MCGEE: Would the program be expanded? For instance, will there be more than 115 organizations audited? What might happen next?
RINKER: For the 115 entities that we audited, it's important to understand that we looked at approximately 59 individual requirements. That's actually a substantial amount of the privacy, security and breach notification standards. It's unlikely that we would stand up a permanent program that would be so comprehensive in its scope.
In the future, rather than doing a much more comprehensive approach, it would be much more streamlined. We would look at a smaller set or a smaller scope of the criteria of the various rules, but be able to look at those in a broader range of entities, certainly again within the covered entities as well as the business associates. With that smaller scope of requirements that we would be looking at, we would be able to reach a much broader group of covered entities and business associates all together.
Preparing for an Audit
MCGEE: How should organizations best prepare for an audit?
RINKER: The top tip is to really have an active, integrated and fully functional HIPAA compliance program that's already in place. Certainly going and looking at the protocol that we have on our website would be one step for entities to assess how they measure up with what's in existence. There are additional resources that are coming online; for example, a toolkit sponsored by NIST, the National Institute of Standards and Technology, [with] their requirements to HIPAA requirements. I believe ONC, the Office of the National Coordinator, has also developed some guidance particularly applicable to the implementation of HIT with providers.
Advice on Improving HIPAA Compliance
MCGEE: What's your best advice for how organizations can improve their HIPAA compliance based on what you've found during these audits?

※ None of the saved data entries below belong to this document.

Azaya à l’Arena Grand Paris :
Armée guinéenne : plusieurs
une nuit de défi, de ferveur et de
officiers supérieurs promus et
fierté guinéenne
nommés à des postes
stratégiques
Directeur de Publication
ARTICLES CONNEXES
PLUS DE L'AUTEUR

RINKER: Since we're at a security conference, the number-one suggestion is risk analysis, and risk analysis needs to be comprehensive. It needs to look at all the systems because these are constantly changing as organizations change their IT infrastructure. It needs to be ongoing, which also catches not only the new systems that are coming online, but also catches changes in the existing systems and the existing business lines of entities. And it needs to be a regular part of their business. It needs to be on their corporate radar and in their culture of compliance.